Write out each line from the data below that includes the word "Learn".

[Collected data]

====

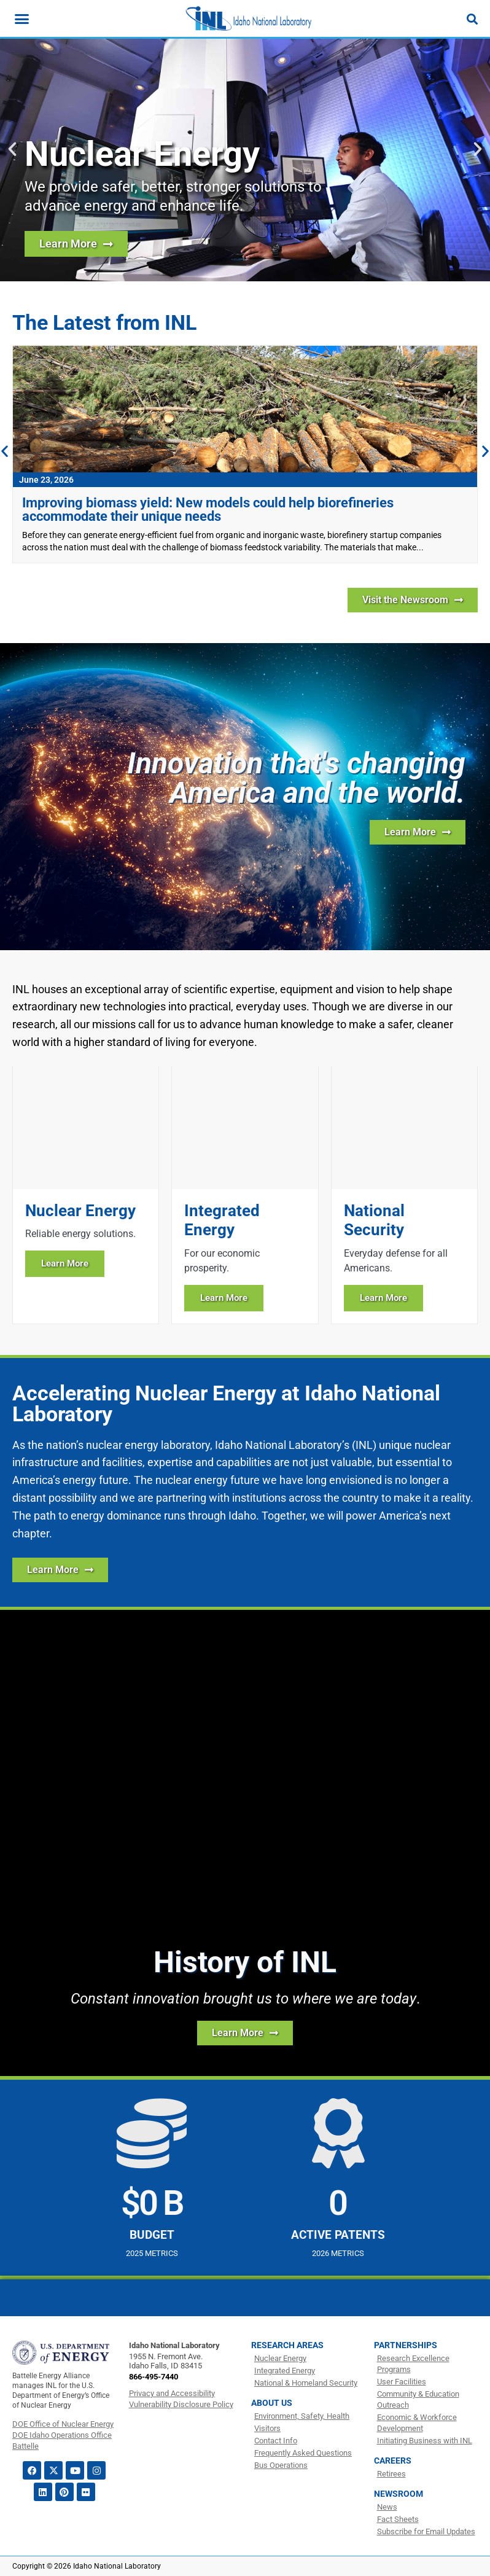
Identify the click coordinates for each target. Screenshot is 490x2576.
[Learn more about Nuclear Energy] (85, 1194)
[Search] (472, 19)
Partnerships (405, 2345)
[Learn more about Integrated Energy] (244, 1194)
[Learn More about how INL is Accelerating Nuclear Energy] (60, 1570)
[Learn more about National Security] (404, 1194)
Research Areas (287, 2345)
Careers (392, 2460)
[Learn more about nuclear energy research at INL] (76, 244)
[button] (12, 149)
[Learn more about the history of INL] (245, 2033)
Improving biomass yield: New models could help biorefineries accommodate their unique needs (208, 509)
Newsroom (398, 2494)
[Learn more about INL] (417, 832)
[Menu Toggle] (21, 18)
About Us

====

== The completed task ==
[Learn more about Nuclear Energy] (85, 1194)
[Learn more about Integrated Energy] (244, 1194)
[Learn More about how INL is Accelerating Nuclear Energy] (60, 1570)
[Learn more about National Security] (404, 1194)
[Learn more about nuclear energy research at INL] (76, 244)
[Learn more about the history of INL] (245, 2033)
[Learn more about INL] (417, 832)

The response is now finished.